Volunteers here at Election Protection have been paying particular attention to New York today, since the state experienced serious mechanical issues with its new electronic-voting equipment during the September primary.
But the dark-horse state for mechanical errors has been Pennsylvania. Today, volunteers from Verified Voting—a nonprofit group and member of the Election Protection coalition—have counted 58 calls about mechanical issues from Pennsylvania—one more than the 57 calls coming from New York. (New York officials may have cleaned up their act since Mayor Bloomberg called the voting issues on primary day a “a royal screw up.” See this story in The New York Times on New York City’s preparations.)

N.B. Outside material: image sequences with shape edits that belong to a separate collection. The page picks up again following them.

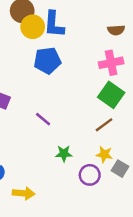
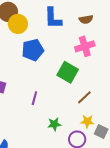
blue L-shape: (54, 24) -> (53, 18), moved
green square: (111, 95) -> (68, 72), moved
purple line: (43, 119) -> (34, 98), turned 72

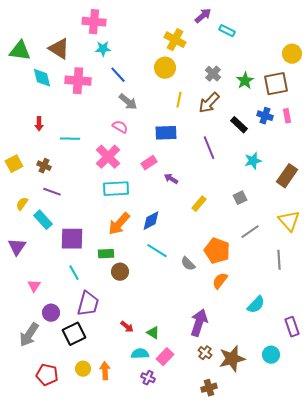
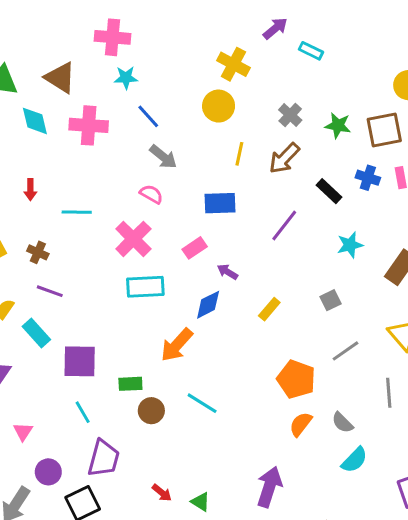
green star: (245, 81) -> (338, 125), turned -30
purple line: (209, 148) -> (284, 225), turned 60
blue diamond: (151, 221) -> (208, 305), moved
orange arrow: (119, 224) -> (177, 345), moved
cyan line: (157, 251) -> (202, 403), moved
gray semicircle: (188, 264) -> (342, 423), moved

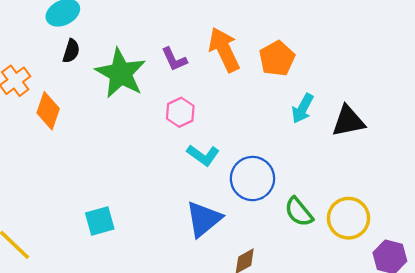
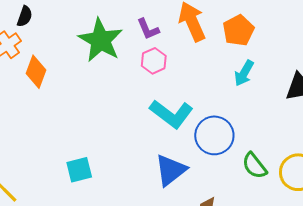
black semicircle: (71, 51) -> (25, 16), moved
cyan arrow: (303, 108) -> (244, 73), moved
pink hexagon: (180, 112) -> (154, 61), moved
cyan L-shape: (203, 155) -> (171, 114), size x1.5

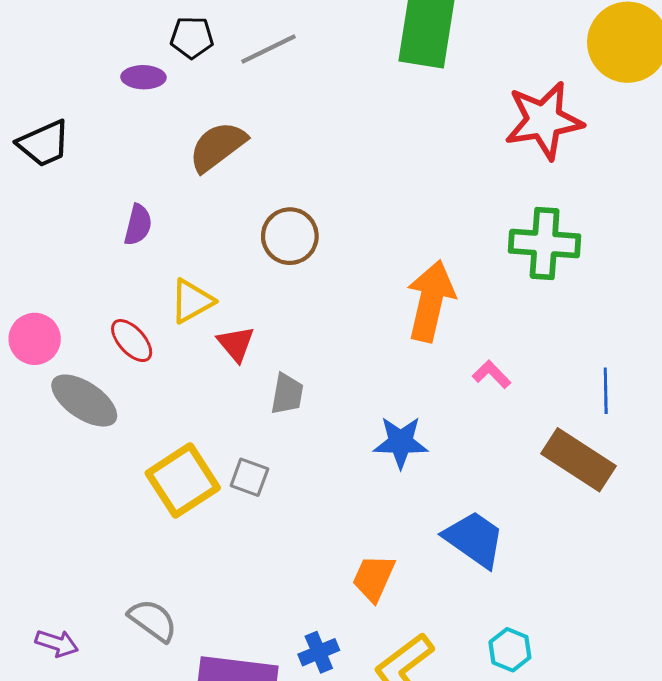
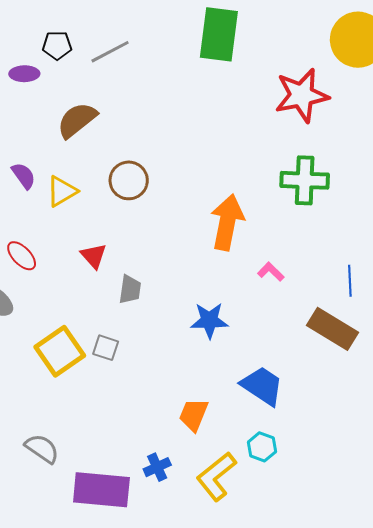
purple semicircle: (138, 225) -> (24, 176), turned -48
yellow triangle: (192, 301) -> (62, 191), moved
cyan hexagon: (510, 650) -> (262, 447), moved

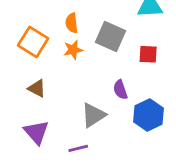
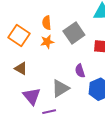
gray square: (110, 36) -> (74, 33), turned 30
purple triangle: (36, 132) -> (32, 96), moved

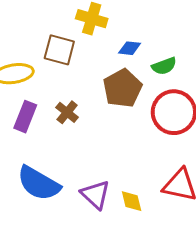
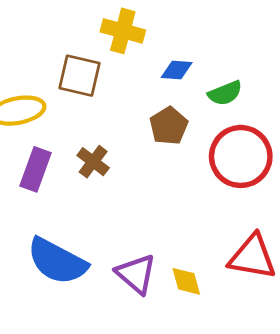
brown pentagon: (123, 88) -> (169, 126), size x0.7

In Pennsylvania, the big issue has been “vote flipping,” says Pamela Smith, the president of Verified Voting. Vote flipping—a common problem with touch-screen voting machines—occurs when a voter touches the screen to vote for one candidate and the screen registers the other candidate instead. It is possible to fix the machines on election day, Smith says, but sometimes the broken machines can be so frustrating to polling workers and voters that they stop using the machines all together, leading to long lines—and even worse, disenfranchised voters. Smith says that while all voting machines have technical issues, touch screens can be particularly problematic, and she was amused (if not a little depressed) to learn that some voters were using Q-tips to vote, she thinks in Pennsylvania, because their fingers were too big and clumsy for the machine to register.
Ironically, Smith says that the problem with Pennsylvania’s faulty machines is probably that they are too old (which is exactly the opposite of the problem in New York, where most of the mechanical issues have come from using brand-new equipment). New York voting does not use touch screens, but rather scanning devices that require voters to fill out a paper ballot and feed it into the machine.
Ten years after the 2000 election, and we still haven't figured out how to make it easy to vote.